→ **PROMPT**
Every line below that holds the string "カムロード" must be copied.

◇ ◇ ◇ ◇ ◇

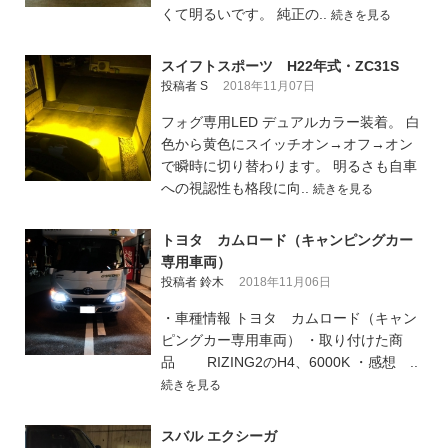
くて明るいです。 純正の..
続きを見る
スイフトスポーツ H22年式・ZC31S
投稿者 S
2018年11月07日
フォグ専用LED デュアルカラー装着。 白
色から黄色にスイッチオン→オフ→オン
で瞬時に切り替わります。 明るさも自車
への視認性も格段に向..
続きを見る
トヨタ カムロード（キャンピングカー
専用車両）
投稿者 鈴木
2018年11月06日
・車種情報 トヨタ カムロード（キャン
ピングカー専用車両） ・取り付けた商
品 RIZING2のH4、6000K ・感想 ..
続きを見る
スバル エクシーガ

◇ ◇ ◇ ◇ ◇

→ **RESPONSE**
トヨタ カムロード（キャンピングカー
・車種情報 トヨタ カムロード（キャン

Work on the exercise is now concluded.